Multi-Source Integration¶
Combine data from multiple sources into unified analytics.
What You'll Build¶
By the end of this tutorial, you'll have:
- Multiple data sources connected (CSV + API)
- Unified data models joining sources
- Cross-source analytics dashboards
Duration: ~25 minutes
Prerequisites¶
- Dango project with at least one source configured
- Understanding of dbt refs and joins
- Basic data modeling knowledge
Step 1: Plan Your Sources¶
Before integrating sources, plan how they'll connect:
┌─────────────────┐ ┌─────────────────┐
│ CSV Orders │ │ Stripe │
│ - order_id │ │ - customer_id │
│ - customer_id │──┬──│ - email │
│ - product_id │ │ │ - charges │
└─────────────────┘ │ └─────────────────┘
│
│ ┌─────────────────┐
│ │ Google Sheets │
└──│ - customer_id │
│ - segment │
└─────────────────┘
Key questions: - What fields connect the sources? - Which source is the "truth" for each entity? - How to handle mismatches?

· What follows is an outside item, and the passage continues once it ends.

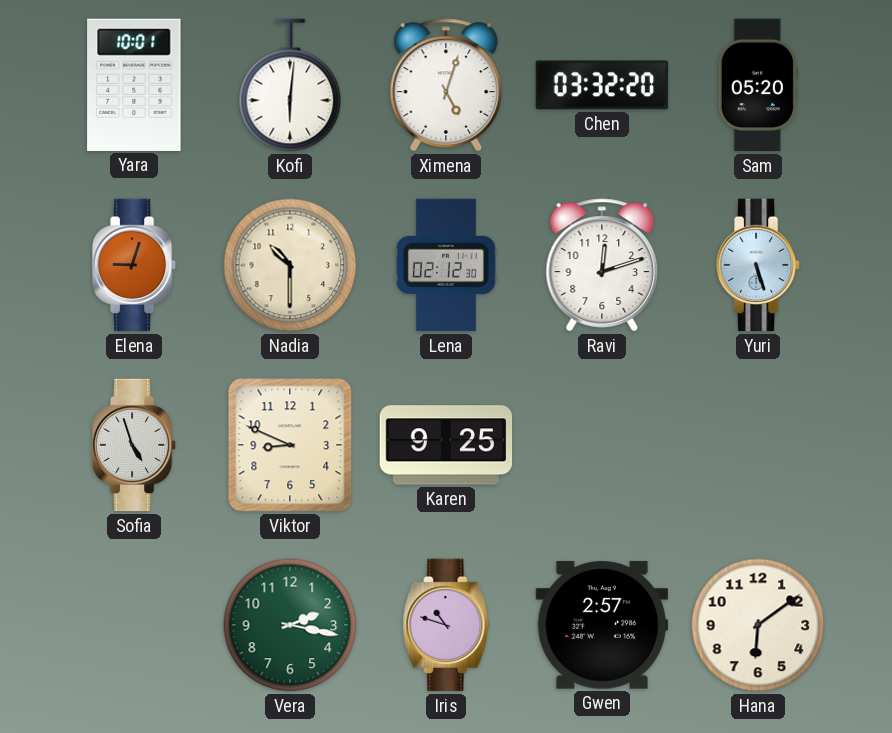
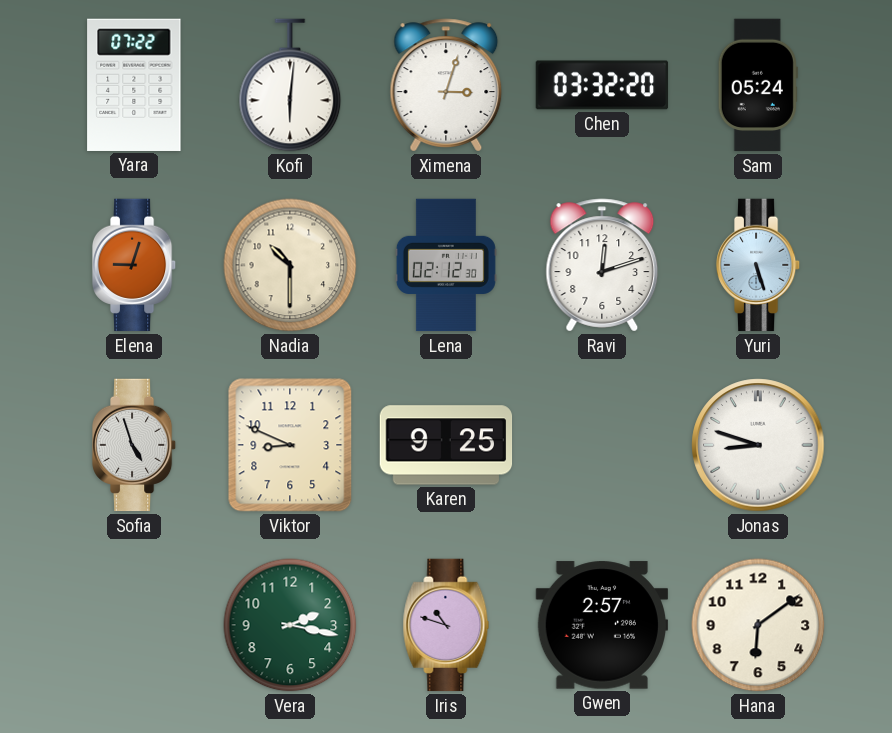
Yara: 10:01 -> 07:22
Ximena: 5:03 -> 3:03
Sam: 05:20 -> 05:24
Jonas: none -> 8:48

Step 2: Configure Multiple Sources¶
Example: CSV + Google Sheets¶
# .dango/sources.yml
sources:
# Order data from CSV
- name: order_data
type: csv
enabled: true
csv:
base_path: data/uploads/orders
file_pattern: "*.csv"
# Customer enrichment from Google Sheets
- name: customer_segments
type: google_sheets
enabled: true
google_sheets:
spreadsheet_url_or_id: "1ABC..."
credentials_path: "~/.config/gcloud/credentials.json"
Authenticate and Sync¶
Step 3: Understand the Raw Data¶
After syncing, explore what you have:
# List all tables
duckdb data/warehouse.duckdb "SELECT table_schema, table_name FROM information_schema.tables WHERE table_schema LIKE 'raw_%'"
Expected:
Check schemas:
-- Orders schema
DESCRIBE raw_order_data.orders;
-- Customer segments schema
DESCRIBE raw_customer_segments.sheet1;
Step 4: Create Integration Models¶
Customer Master¶
Combine customer data from multiple sources:
-- dbt/models/intermediate/int_customers_unified.sql
{{ config(materialized='table') }}
with order_customers as (
-- Customers from order data
select distinct
customer_id,
customer_email as email,
customer_name as name,
'orders' as source
from {{ ref('stg_order_data_orders') }}
where customer_id is not null
),
sheet_customers as (
-- Customer enrichment from Google Sheets
select
customer_id,
email,
name,
segment,
acquisition_channel,
'sheets' as source
from {{ ref('stg_customer_segments_sheet1') }}
),
-- Combine with preference for enriched data
unified as (
select
coalesce(s.customer_id, o.customer_id) as customer_id,
coalesce(s.email, o.email) as email,
coalesce(s.name, o.name) as name,
s.segment,
s.acquisition_channel,
o.customer_id is not null as has_orders,
s.customer_id is not null as has_enrichment
from order_customers o
full outer join sheet_customers s
on o.customer_id = s.customer_id
)
select * from unified
Orders with Customer Context¶
-- dbt/models/marts/fct_orders_enriched.sql
{{ config(materialized='table') }}
with orders as (
select * from {{ ref('stg_order_data_orders') }}
),
customers as (
select * from {{ ref('int_customers_unified') }}
)
select
o.order_id,
o.order_date,
o.product_id,
o.quantity,
o.amount,
o.customer_id,
c.name as customer_name,
c.email as customer_email,
c.segment as customer_segment,
c.acquisition_channel
from orders o
left join customers c using (customer_id)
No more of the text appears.